Можно возразить, правда, что события пьесы ужасны не без искусственного подведения к ним и нагнетения. Цена, заплаченная Нэнси, невозможна; решение ее выглядит не поступком живого человека, за которым мы следим, поверив в его реальность, но чем-то явившимся со стороны, от писателя, подобно той расправе, которую учинил над актерами Дон Кихот. Принять этой развязки мы не в состоянии, разделить ее идею одинокого сражения с судьбой — тоже. Но не видеть одушевляющего ее стремления означало бы отрезать себя от понимания художника, пробивающегося навстречу «старым вечным истинам — любви, чести, жалости, гордости, сострадания и самопожертвования». И если уж говорить о трагедии, важен и ее замысел, строение, план.

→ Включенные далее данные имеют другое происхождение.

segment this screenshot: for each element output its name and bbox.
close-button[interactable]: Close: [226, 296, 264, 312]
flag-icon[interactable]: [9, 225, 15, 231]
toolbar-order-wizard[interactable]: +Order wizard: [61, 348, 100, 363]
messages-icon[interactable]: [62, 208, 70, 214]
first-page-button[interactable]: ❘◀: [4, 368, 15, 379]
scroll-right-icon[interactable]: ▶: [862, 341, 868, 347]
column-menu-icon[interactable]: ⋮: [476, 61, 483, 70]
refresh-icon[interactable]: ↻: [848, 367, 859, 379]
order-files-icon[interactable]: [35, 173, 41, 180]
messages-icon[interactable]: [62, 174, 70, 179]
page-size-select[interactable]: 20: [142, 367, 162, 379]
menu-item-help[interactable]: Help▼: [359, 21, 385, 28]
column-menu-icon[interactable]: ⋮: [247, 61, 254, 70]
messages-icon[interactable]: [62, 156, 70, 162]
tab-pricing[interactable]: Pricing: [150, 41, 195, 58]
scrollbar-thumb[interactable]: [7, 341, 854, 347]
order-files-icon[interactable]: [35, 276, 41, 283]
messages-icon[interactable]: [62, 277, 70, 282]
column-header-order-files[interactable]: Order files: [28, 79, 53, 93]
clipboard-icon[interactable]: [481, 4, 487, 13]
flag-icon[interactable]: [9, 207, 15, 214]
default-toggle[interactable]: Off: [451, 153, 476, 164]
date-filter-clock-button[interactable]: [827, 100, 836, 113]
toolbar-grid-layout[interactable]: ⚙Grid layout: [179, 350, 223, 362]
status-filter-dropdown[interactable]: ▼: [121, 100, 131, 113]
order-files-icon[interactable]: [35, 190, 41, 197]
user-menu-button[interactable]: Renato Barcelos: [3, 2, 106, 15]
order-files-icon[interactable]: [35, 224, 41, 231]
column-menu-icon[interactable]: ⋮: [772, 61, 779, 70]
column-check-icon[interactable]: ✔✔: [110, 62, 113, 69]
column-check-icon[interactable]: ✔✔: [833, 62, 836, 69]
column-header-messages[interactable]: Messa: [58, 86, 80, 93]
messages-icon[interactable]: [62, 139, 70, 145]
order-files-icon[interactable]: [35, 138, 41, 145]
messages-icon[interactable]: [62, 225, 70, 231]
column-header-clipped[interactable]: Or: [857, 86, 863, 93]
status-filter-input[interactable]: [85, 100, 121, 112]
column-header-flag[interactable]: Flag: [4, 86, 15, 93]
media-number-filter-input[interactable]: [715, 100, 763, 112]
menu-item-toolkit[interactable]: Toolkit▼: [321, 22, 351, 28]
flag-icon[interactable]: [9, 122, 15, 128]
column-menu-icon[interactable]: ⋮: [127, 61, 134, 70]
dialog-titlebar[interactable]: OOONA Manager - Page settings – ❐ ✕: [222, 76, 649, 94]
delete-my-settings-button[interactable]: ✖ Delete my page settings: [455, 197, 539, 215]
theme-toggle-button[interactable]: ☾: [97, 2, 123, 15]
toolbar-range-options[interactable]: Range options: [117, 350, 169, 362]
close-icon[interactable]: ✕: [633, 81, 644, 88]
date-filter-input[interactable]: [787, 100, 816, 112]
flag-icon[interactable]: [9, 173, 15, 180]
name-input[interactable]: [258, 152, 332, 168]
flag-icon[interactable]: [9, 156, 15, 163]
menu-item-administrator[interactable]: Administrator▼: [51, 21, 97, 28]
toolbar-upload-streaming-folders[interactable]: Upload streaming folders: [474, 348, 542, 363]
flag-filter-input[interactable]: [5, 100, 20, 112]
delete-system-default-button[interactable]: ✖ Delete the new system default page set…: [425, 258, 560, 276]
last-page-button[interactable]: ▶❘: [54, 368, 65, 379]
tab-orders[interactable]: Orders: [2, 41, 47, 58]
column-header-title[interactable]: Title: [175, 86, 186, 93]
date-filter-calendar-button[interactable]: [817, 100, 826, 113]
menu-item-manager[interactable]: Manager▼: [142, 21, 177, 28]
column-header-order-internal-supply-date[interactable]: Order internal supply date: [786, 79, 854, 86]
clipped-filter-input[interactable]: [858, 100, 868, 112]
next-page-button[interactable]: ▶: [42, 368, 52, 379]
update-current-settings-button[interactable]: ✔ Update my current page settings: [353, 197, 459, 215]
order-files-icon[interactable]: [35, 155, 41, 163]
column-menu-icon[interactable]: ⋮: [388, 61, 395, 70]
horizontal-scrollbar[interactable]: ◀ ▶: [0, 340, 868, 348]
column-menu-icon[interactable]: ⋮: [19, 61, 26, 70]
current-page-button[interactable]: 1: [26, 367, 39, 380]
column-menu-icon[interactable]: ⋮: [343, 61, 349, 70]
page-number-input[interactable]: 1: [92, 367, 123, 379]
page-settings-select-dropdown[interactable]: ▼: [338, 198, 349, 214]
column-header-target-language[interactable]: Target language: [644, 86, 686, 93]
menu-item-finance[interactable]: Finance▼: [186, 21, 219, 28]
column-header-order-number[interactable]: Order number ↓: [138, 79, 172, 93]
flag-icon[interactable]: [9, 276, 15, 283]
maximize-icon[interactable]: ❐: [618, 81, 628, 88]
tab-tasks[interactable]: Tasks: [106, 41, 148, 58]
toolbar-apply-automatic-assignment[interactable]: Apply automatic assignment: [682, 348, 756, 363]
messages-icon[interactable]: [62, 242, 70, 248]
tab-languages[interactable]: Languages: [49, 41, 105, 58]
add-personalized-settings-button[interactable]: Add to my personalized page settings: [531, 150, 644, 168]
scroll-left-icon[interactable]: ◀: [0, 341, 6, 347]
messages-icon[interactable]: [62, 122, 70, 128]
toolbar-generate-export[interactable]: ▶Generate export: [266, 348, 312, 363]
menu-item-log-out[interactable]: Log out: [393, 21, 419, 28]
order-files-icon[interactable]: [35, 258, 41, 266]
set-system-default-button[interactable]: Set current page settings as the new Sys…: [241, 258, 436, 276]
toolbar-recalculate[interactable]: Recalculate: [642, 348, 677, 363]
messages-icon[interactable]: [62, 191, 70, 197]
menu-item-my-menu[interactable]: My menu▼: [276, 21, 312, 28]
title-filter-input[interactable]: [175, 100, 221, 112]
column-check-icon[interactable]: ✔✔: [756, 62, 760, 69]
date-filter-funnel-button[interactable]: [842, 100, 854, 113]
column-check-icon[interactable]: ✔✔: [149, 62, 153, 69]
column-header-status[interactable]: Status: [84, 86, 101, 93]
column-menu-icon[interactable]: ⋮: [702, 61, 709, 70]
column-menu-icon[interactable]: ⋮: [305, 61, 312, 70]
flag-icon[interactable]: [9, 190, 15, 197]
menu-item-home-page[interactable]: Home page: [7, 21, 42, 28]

Камю пишет: «...олицетворением своеобразной веры Фолкнера в этой пьесе является негритянка — убийца и проститутка. Этот контраст лишь подчеркивает глубину гуманизма «Реквиема» и всего творчества Фолкнера». Согласимся, несмотря на громкую законченность этих слов. Но ведь и древнейшую профессию можно вводить в литературу по-разному, имея в виду все тот же гуманистический идеал.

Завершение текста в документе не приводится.